Take two sprays and call me in the morning.
image via (cc) flickr user hang_in_there
I have a routine I go through every night to calm my brain down before sleep. After I get under the covers, I commit to a chapter of whatever book I’m working on at the time. Then, once I’ve finished the chapter, I reward myself by screwing around on my phone for a few minutes, before peeling my eyes off the screen to tackle another chapter. This cycle of goes on for about 45 minutes before I inevitably realize I’m spending more and more time checking Twitter than I am making progress in my book. And so, finally, I go to sleep.
In terms of actually unwinding, mine is, I realize, not a very good routine.
Researchoverwhelminglyindicates that the artificial light emanating from the various screens in our increasingly digital lives has served to significantly alter our body’s ability to manufacture the sleep-inducing chemical melatonin. As a result, the more time we spend staring at our laptops, iPads, and yes – cell phones, the harder it is for us to naturally get a good night’s rest. And while sleeping pills can put us out for the night, they often leave groggy and sluggish the next morning.
This, explains Sprayable co-founder and onetime Harvard Biochemistry student Benjamin Yu, is the result of pills needing up to three hundred times the melatonin necessary for a good night’s sleep in order to pass through our liver’s filtration system with enough of the chemical left over to do its job.

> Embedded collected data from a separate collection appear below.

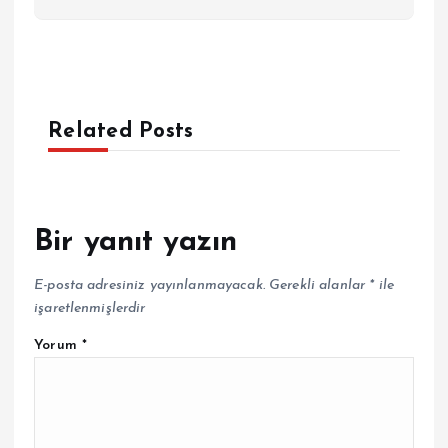
Related Posts
Bir yanıt yazın
E-posta adresiniz yayınlanmayacak.
Gerekli alanlar
*
ile
işaretlenmişlerdir
Yorum
*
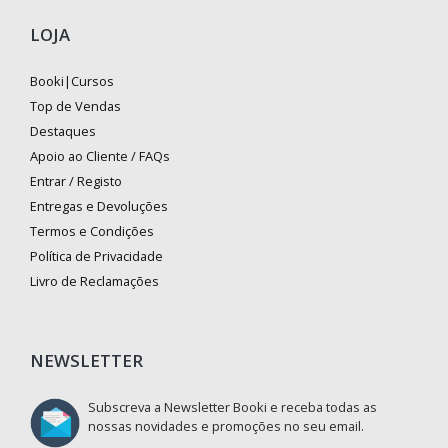
LOJA
Booki|Cursos
Top de Vendas
Destaques
Apoio ao Cliente / FAQs
Entrar / Registo
Entregas e Devoluções
Termos e Condições
Política de Privacidade
Livro de Reclamações
NEWSLETTER
Subscreva a Newsletter Booki e receba todas as
nossas novidades e promoções no seu email.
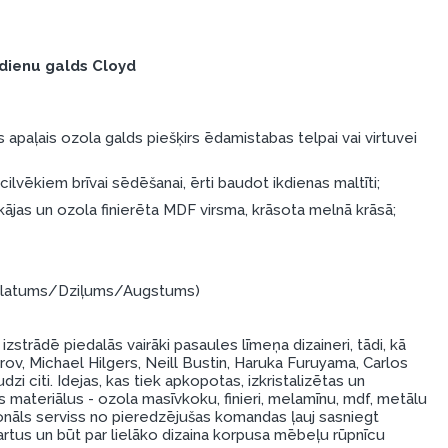
dienu galds Cloyd
 apaļais ozola galds piešķirs ēdamistabas telpai vai virtuvei
ilvēkiem brīvai sēdēšanai, ērti baudot ikdienas maltīti;
ājas un ozola finierēta MDF virsma, krāsota melnā krāsā;
 (Platums/Dziļums/Augstums)
strādē piedalās vairāki pasaules līmeņa dizaineri, tādi, kā
rov, Michael Hilgers, Neill Bustin, Haruka Furuyama, Carlos
zi citi. Idejas, kas tiek apkopotas, izkristalizētas un
s materiālus - ozola masīvkoku, finieri, melamīnu, mdf, metālu
onāls serviss no pieredzējušas komandas ļauj sasniegt
rtus un būt par lielāko dizaina korpusa mēbeļu rūpnīcu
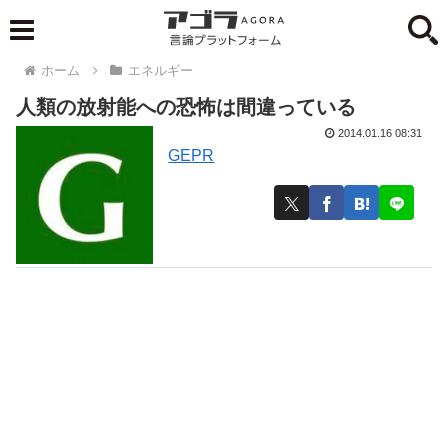
ホーム
エネルギー
人類の放射能への恐怖は間違っている
2014.01.16 08:31
GEPR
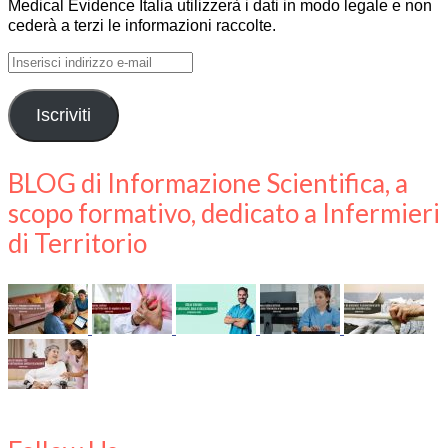
Medical Evidence Italia utilizzerà i dati in modo legale e non
cederà a terzi le informazioni raccolte.
Inserisci
indirizzo
e-
Iscriviti
mail
BLOG di Informazione Scientifica, a
scopo formativo, dedicato a Infermieri
di Territorio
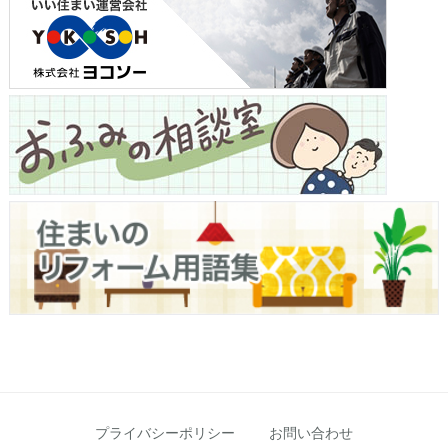
プライバシーポリシー
お問い合わせ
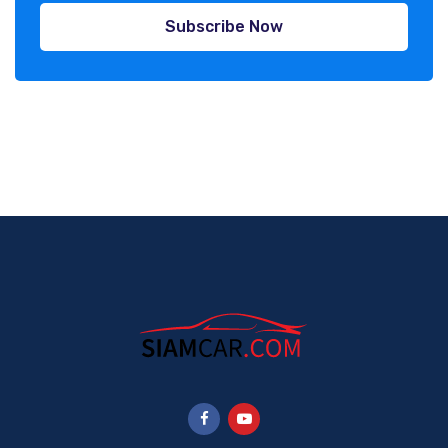
Subscribe Now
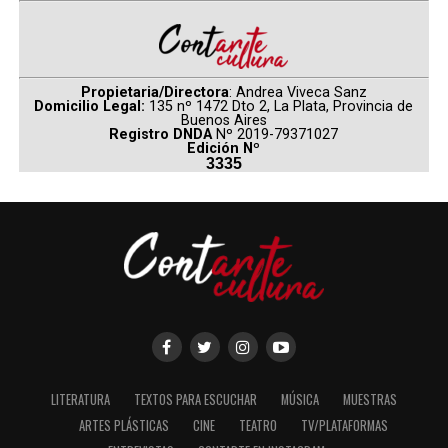
Propietaria/Directora
: Andrea Viveca Sanz
Domicilio Legal:
135 nº 1472 Dto 2, La Plata, Provincia de
Buenos Aires
Registro DNDA
Nº 2019-79371027
Edición Nº
3335
LITERATURA
TEXTOS PARA ESCUCHAR
MÚSICA
MUESTRAS
ARTES PLÁSTICAS
CINE
TEATRO
TV/PLATAFORMAS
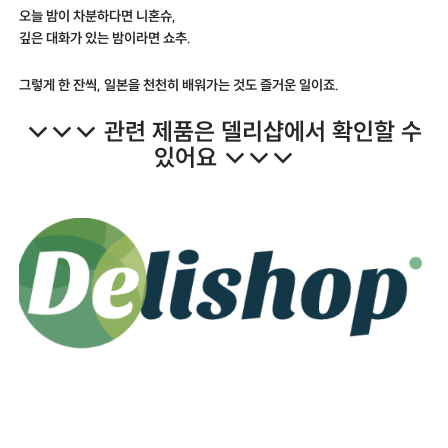
오늘 밤이 차분하다면 니혼슈,
깊은 대화가 있는 밤이라면 쇼추.
그렇게 한 잔씩, 일본을 천천히 배워가는 것도 즐거운 일이죠.
↓↓↓ 관련 제품은 델리샵에서 확인할 수
있어요 ↓↓↓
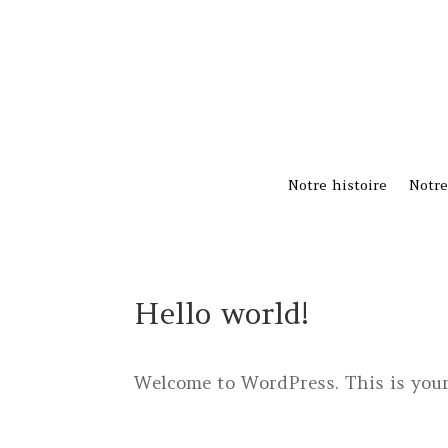
Notre histoire
Notre
Hello world!
Welcome to WordPress. This is your f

With that in mind, and himself suffering from an excess of screen time, Yu, a former Thiel Fellowship grantee, and his colleagues have created what they claim is the first topical melatonin spray – one that is more effective than pills, despite having to thirty times less melatonin. Just point, spray, and soon it’s nighty night.
Sprayable Sleep’s effectiveness, explains its crowdfunding website, is due to its slow absorption through the skin – a process that more naturally mimics the body’s ability to produce and process melatonin, allowing for a smoother transition into, and out of, sleep. It’s an idea that seems to have struck a nerve: Sprayable Sleep surged past its initial funding goal by nearly 700% in just one week. The company, which is supported by Stanford University’s StartX incubation program, plans to fulfill orders by this coming summer.
Of course the roadside toward a good night’s sleep is littered with pills, elixirs, and tonics – each one claiming to leave users rested, and rejuvenated by the next morning. The quest for restfulness has become big business (in 2012 the sleep aid industry topped $32 billion), with over-the-counter products marketed as an antidote to our hectic workdays – days which increasingly have begun to encroach into our nights, as well. Even the Mayo Clinic acknowledges that sleep aids “might help temporarily” with getting our body’s natural sleep cycle, although they add “lifestyle changes are usually the best approach for chronic insomnia.”
In other words, skip The Daily Show, turn the phone off, and just close your eyes.